Zudem stellen die Stock-Fotos laut der Studie die Beteiligten stereotyp dar. Die Pflegenden seien meist jung, attraktiv und weiblich. Die kranken Menschen alt, weiss und gut gekleidet. Eine junge Pflegerin reicht einem weisshaarigen Mann ein Glas Wasser, die Patientin und deren Angehörige strahlen in die Kamera. Häufig sind auch die Darstellungen von Händehalten oder Umarmungen durch das Pflegepersonal. «Die einseitige Darstellung weckt gewisse Vorstellungen, die in der realen Welt kaum erfüllt werden können», so Metzger. Dies könne zu Konflikten bei der palliativen Versorgung führen, etwa wenn das Zimmer im Hospiz nicht ganz so hübsch sei oder die Pflegefachperson nicht stundenlang am Bett sitzen könne.

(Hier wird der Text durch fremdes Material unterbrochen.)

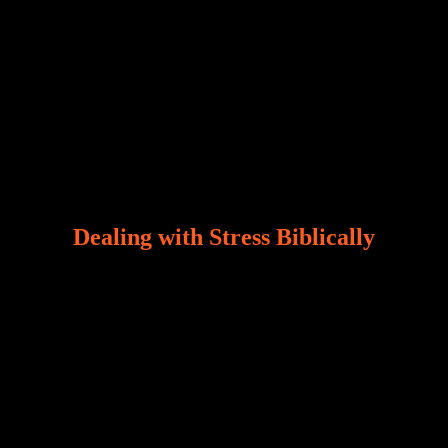
Dealing with Stress Biblically
Our world, greatly marred by sin, is a crucible of trials
and tribulations that test the limits of fallen mankind.
Who among us can say, “I am stress-free?“ If you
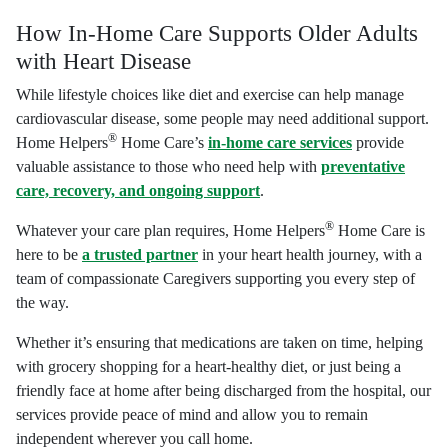
How In-Home Care Supports Older Adults
with Heart Disease
While lifestyle choices like diet and exercise can help manage
cardiovascular disease, some people may need additional support.
®
Home Helpers
Home Care’s
in-home care services
provide
valuable assistance to those who need help with
preventative
care, recovery, and ongoing support
.
®
Whatever your care plan requires, Home Helpers
Home Care is
here to be
a trusted partner
in your heart health journey, with a
team of compassionate Caregivers supporting you every step of
the way.
Whether it’s ensuring that medications are taken on time, helping
with grocery shopping for a heart-healthy diet, or just being a
friendly face at home after being discharged from the hospital, our
services provide peace of mind and allow you to remain
independent wherever you call home.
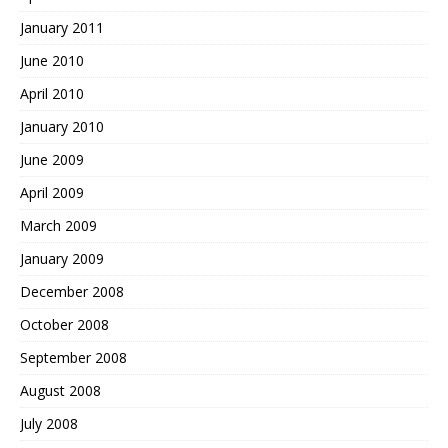
January 2011
June 2010
April 2010
January 2010
June 2009
April 2009
March 2009
January 2009
December 2008
October 2008
September 2008
August 2008
July 2008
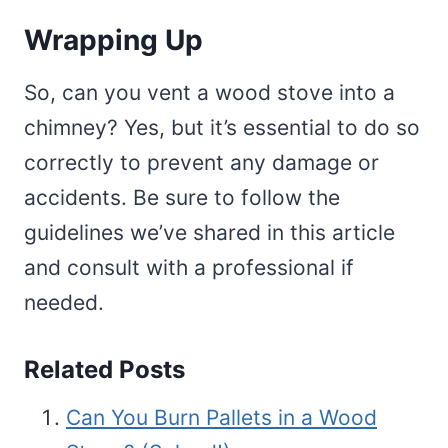
Wrapping Up
So, can you vent a wood stove into a
chimney? Yes, but it’s essential to do so
correctly to prevent any damage or
accidents. Be sure to follow the
guidelines we’ve shared in this article
and consult with a professional if
needed.
Related Posts
Can You Burn Pallets in a Wood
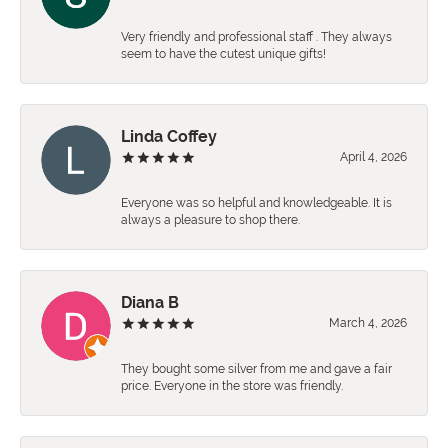
Very friendly and professional staff . They always
seem to have the cutest unique gifts!
Linda Coffey
April 4, 2026
Everyone was so helpful and knowledgeable. It is
always a pleasure to shop there.
Diana B
March 4, 2026
They bought some silver from me and gave a fair
price. Everyone in the store was friendly.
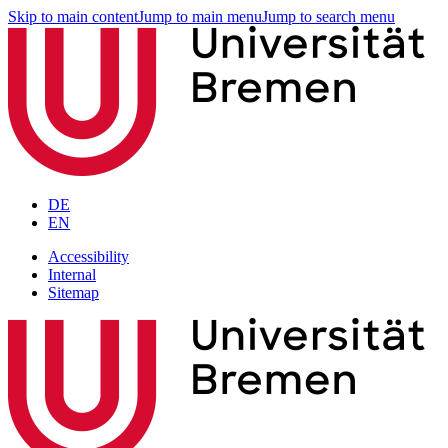
Skip to main content
Jump to main menu
Jump to search menu
DE
EN
Accessibility
Internal
Sitemap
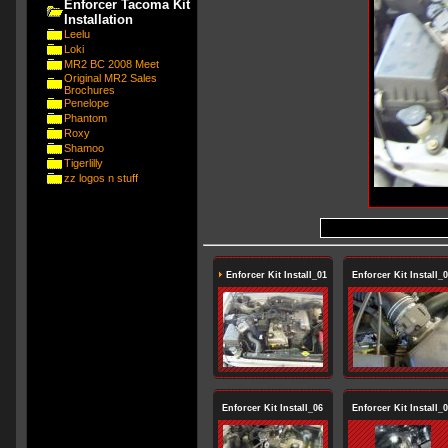
Enforcer Tacoma Kit
Installation
Leelu
Loki
MR2 BC 2008 Meet
Original MR2 Sales
Brochures
Penelope
Phantom
Roxy
Shamoo
Tigerlilly
zz logos n stuff
Enforcer Kit Install_01
Enforcer Kit Install_
Enforcer Kit Install_06
Enforcer Kit Install_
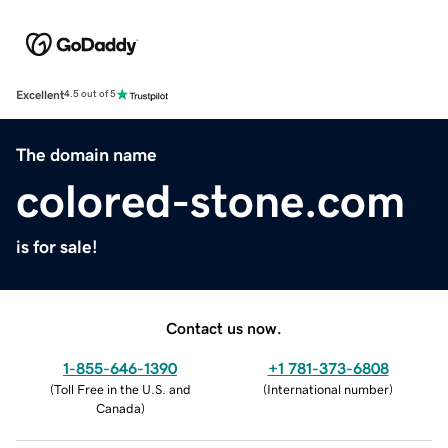
Excellent
4.5 out of 5
The domain name
colored-stone.com
is for sale!
Contact us now.
1-855-646-1390
+1 781-373-6808
(
Toll Free in the U.S. and
(
International number
)
Canada
)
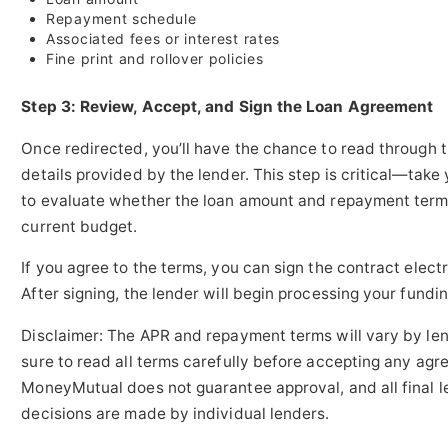
Repayment schedule
Associated fees or interest rates
Fine print and rollover policies
Step 3: Review, Accept, and Sign the Loan Agreement
Once redirected, you’ll have the chance to read through t
details provided by the lender. This step is critical—take
to evaluate whether the loan amount and repayment terms
current budget.
If you agree to the terms, you can sign the contract electr
After signing, the lender will begin processing your fundin
Disclaimer: The APR and repayment terms will vary by len
sure to read all terms carefully before accepting any agr
MoneyMutual does not guarantee approval, and all final l
decisions are made by individual lenders.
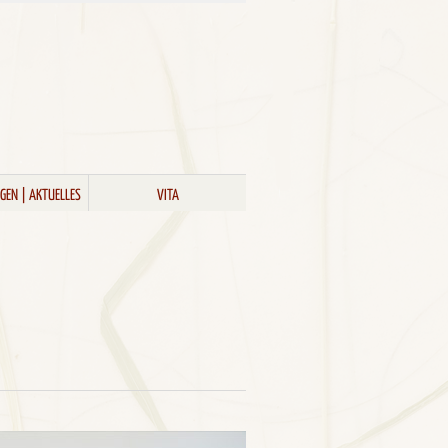
GEN | AKTUELLES
VITA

«Für mich kommt viel von den Menschen zurück»
Auf dem Rathausplatz in Glarus stand Mitte August der schwarze Kubus des Projektes «Bevor ich sterbe …». Dies im Rahmen der Palliative-Care-Woche Glarnerland. In einem Interview mit der «Südostschweiz» gab Andrea Schneider, Pflegeexpertin für Palliative Care, einen Einblick in das Thema und in ihre Arbeit am Kantonsspital. «Auf der Palliative-Abteilung im Akutspital – wir haben drei Betten – gehören Tod und Sterben natürlich zum Alltag, auch wenn nicht jeden Tag jemand stirbt», sagt Andrea Schneider. Die Patientinnen und Patienten seien in der Regel zwischen einer und drei Wochen hier. Es gehe darum, die Situation anzuschauen, Leiden zu lindern und allenfalls eine Anschlusslösung zu finden. «Wobei das interdisziplinäre Team vom Arzt über die Pflege, zu Ernährungsberatung, Physiotherapie, Musiktherapie und Seelsorger zusammenarbeitet». Auf die Frage des Journalisten, was sie motiviere für ihre anspruchsvolle Arbeit und woher sie die Kraft nehme, meint die Pflegeexpertin: «Der Pflege gehört mein Herzblut. Ich wollte schon als Kind Pflegefachfrau werden.» Nach einigen Jahren im Beruf habe sie gemerkt, dass sie bei der Begleitung von Sterbenden noch mehr machen wolle und mehr Wissen brauche, weshalb sie verschiedene Zusatzausbildungen gemacht habe. «Indem wir das Leiden lindern und da sind, können wir auch dann noch ganz viel machen, wenn es keine Heilung mehr gibt. Für mich als Pflegende kommt auch sehr viel von den Menschen zurück.»